完全な事故ならばもしくはと思わなくはないが自らの意思で照準を向けたのだ。言い訳のしようがない。
しかし益人は渋々首を縦に振ると、
「確かに俺だったら許さねえけどあいつは甘そうだしな。子供のやったことにガーガー言う奴でもねえだろ。頭じゃなくて良かったですね許してくださいって言ったらどうにかなるんじゃないか?」
「煽ってるじゃないですか。それで本当に許してくれますか?」
祐子の問いに益人は知らねとだけ返す。
「適当な……」
誰の言葉か分からないほど誰もが同じ感情を益人に向けていた。
「いいだろ、別に。ガチの人殺しもいるんだから誤射くらい大目に見るって」
「ガチの人殺しで悪かったな」
唐突に扉が開いたかと思うと、そこには源三郎が立っていた。
五体満足で、怪我の後もない。服装もきれいなままで、
「おう、おつかれさん」
その様子に、気軽に益人は話しかける。
「あ、どうだったんですか?」
「別棟一階に行ったらたまたま会ってな。拍子抜けするくらい簡単に取れた」
告げる源三郎の手には何もなかった。
既に祭壇へ捧げた後なのだろう。なんにせよまた一人タスクをクリアしたことは喜ばしかった。
……本当に、心からそう思える。
益人と源三郎はその時の様子を共有していた。手に入れた宝石は祭壇に捧げると爪ががっちりと掴んで離れなくなった。スマホには調剤室で使えるだろうパスコードが表示されていたが、宝石を他の用途で使うことはできなくなってしまっていた。

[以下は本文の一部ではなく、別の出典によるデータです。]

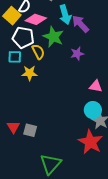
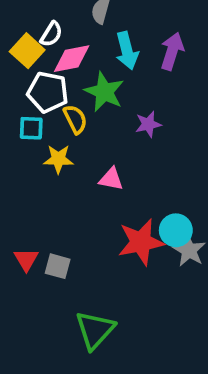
pink diamond: (36, 19) -> (72, 59), turned -30
purple arrow: (80, 24) -> (172, 51), moved, turned 60
pink triangle: (96, 86) -> (111, 179), moved
red star: (90, 142) -> (141, 242), moved, turned 30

最後にどっちでもいいかと話を締めた益人に、黙るだけだった桜があの、と声をかけていた。
「んあ? どした?」
「私、まだやり直せるんでしょうか?」
「やり直すも何もなあ……」
返答に困ると唇を歪める益人は、弱弱しく見つめる桜の目を見て、小さくため息をついていた。

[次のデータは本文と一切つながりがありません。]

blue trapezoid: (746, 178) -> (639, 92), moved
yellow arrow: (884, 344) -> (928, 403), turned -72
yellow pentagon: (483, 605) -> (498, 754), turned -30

「わーったよ。一緒に謝ってやるから、それで許してもらえるように願ってろ」
「……はいっ」
久しぶりに泥の中から太陽をのぞかせた桜の笑顔に、益人は不貞寝するように寝転がっていた。
「……あの、俺は?」
今の今まで静かにしていた男子、碓井 一佐の声は誰にも届かず部屋の中で煙のように消えていた。